== Exercise details ==
Give back, word for word, the lines in the listing below from the one holding "Log in/Sign up" down to the one holding "1012-P-FAL26_247751", both ends included.

== Task material ==

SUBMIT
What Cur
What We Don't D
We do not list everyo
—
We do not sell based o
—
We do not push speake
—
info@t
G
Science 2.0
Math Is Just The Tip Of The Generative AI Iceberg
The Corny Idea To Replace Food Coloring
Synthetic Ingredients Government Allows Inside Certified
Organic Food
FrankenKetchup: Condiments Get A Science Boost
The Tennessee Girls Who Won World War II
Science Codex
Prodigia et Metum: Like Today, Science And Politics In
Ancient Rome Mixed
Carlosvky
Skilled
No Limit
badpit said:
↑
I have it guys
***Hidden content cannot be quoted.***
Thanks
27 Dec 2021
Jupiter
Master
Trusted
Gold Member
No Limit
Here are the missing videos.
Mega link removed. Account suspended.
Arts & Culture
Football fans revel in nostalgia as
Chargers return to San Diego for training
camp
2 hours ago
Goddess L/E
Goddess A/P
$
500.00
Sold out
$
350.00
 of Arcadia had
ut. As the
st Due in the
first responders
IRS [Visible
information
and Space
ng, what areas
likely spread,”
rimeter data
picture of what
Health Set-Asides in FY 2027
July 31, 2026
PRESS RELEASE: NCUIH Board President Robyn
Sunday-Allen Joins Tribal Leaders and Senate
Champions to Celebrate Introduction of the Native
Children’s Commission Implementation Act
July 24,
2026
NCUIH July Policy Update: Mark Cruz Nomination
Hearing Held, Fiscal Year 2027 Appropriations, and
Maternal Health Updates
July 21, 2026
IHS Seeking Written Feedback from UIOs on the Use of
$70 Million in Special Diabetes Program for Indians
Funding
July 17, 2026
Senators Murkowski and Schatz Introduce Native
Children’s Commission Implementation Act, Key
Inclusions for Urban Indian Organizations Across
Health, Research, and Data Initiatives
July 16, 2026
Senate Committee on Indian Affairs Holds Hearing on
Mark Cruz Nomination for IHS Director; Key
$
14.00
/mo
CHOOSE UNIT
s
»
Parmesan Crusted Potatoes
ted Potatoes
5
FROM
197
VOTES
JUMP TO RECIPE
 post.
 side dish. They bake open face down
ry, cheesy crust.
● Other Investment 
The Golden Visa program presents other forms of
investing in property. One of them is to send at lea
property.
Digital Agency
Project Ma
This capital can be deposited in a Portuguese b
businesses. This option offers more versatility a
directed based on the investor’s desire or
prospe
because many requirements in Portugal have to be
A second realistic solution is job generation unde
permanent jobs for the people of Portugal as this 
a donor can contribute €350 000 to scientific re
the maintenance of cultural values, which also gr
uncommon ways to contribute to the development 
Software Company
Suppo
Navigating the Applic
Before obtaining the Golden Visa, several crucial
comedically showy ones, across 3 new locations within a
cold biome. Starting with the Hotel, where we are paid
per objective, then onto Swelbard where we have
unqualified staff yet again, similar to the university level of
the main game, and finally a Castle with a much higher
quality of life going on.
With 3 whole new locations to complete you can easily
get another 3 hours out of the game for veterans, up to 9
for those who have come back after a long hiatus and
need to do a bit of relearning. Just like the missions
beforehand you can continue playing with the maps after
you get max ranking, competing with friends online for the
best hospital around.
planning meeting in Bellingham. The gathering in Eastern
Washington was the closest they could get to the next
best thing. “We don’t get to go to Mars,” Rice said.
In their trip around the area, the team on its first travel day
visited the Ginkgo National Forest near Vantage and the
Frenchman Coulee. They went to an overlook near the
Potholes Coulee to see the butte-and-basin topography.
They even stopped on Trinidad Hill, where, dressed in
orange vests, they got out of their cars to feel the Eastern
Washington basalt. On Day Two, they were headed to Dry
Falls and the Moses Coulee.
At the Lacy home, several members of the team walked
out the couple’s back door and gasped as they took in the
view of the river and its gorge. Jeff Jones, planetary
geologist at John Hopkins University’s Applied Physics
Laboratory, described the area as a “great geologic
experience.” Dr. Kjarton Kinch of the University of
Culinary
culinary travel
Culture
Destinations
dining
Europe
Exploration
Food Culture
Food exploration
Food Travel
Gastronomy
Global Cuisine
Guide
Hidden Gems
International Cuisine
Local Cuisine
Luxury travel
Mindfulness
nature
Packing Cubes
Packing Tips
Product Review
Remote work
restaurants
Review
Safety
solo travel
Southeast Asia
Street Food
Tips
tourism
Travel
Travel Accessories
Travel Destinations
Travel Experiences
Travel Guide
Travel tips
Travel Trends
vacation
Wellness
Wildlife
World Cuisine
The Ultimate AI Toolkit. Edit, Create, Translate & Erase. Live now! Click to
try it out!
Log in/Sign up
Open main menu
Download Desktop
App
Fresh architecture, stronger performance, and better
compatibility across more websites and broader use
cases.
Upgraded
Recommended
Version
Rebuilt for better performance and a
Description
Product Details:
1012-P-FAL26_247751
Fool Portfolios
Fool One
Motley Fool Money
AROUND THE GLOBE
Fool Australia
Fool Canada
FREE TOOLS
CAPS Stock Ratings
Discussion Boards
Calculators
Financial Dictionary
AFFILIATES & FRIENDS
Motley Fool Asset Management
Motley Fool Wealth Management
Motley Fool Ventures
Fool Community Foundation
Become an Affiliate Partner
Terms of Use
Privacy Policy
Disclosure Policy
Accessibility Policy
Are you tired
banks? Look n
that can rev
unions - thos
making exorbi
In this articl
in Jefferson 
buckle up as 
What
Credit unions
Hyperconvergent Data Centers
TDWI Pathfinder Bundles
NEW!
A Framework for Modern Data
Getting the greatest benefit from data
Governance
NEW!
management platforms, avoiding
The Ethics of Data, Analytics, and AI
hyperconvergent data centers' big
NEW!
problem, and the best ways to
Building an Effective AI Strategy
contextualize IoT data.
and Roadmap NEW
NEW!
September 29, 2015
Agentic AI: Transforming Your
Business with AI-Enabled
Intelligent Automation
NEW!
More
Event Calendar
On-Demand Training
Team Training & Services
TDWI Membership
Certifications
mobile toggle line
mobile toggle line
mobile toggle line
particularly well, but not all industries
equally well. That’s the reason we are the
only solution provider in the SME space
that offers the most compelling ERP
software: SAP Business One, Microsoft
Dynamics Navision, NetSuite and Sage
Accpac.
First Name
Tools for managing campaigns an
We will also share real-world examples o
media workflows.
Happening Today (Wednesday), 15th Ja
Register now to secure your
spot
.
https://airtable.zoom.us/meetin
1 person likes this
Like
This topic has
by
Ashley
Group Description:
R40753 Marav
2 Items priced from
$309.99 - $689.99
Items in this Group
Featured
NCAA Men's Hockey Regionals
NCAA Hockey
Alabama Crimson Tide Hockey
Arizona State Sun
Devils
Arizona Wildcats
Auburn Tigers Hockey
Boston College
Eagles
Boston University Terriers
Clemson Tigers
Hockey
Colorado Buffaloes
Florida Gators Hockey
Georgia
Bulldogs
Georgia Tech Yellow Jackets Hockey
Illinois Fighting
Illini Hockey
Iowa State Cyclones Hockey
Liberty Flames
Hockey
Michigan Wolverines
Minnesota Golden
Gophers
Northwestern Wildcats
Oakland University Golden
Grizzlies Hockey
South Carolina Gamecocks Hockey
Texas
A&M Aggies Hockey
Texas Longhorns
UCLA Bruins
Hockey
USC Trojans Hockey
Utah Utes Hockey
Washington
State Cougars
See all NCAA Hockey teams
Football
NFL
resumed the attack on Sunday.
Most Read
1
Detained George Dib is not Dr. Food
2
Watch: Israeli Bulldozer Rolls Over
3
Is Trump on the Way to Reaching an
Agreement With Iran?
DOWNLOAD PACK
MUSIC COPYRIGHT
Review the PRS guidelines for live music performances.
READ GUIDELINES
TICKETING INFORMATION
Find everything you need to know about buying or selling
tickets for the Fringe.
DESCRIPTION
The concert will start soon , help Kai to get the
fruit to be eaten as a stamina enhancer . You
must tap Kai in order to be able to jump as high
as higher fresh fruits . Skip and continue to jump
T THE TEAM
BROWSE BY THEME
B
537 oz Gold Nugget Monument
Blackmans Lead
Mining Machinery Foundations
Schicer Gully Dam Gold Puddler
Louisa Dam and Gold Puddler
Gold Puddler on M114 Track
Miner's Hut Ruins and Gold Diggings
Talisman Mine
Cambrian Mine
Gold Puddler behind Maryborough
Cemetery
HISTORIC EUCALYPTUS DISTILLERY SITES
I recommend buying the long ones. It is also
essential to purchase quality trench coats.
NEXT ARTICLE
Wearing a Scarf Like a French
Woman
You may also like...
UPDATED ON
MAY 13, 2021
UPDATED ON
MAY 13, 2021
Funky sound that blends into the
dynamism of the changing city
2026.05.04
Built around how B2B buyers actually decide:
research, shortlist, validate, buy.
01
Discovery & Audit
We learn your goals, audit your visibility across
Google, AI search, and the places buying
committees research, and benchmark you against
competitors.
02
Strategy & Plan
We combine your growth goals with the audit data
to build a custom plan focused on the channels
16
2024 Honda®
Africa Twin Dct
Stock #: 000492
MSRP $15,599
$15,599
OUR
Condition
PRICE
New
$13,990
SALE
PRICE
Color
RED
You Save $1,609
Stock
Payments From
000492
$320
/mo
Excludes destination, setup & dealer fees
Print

== Task result ==
Log in/Sign up
Open main menu
Download Desktop
App
Fresh architecture, stronger performance, and better
compatibility across more websites and broader use
cases.
Upgraded
Recommended
Version
Rebuilt for better performance and a
Description
Product Details:
1012-P-FAL26_247751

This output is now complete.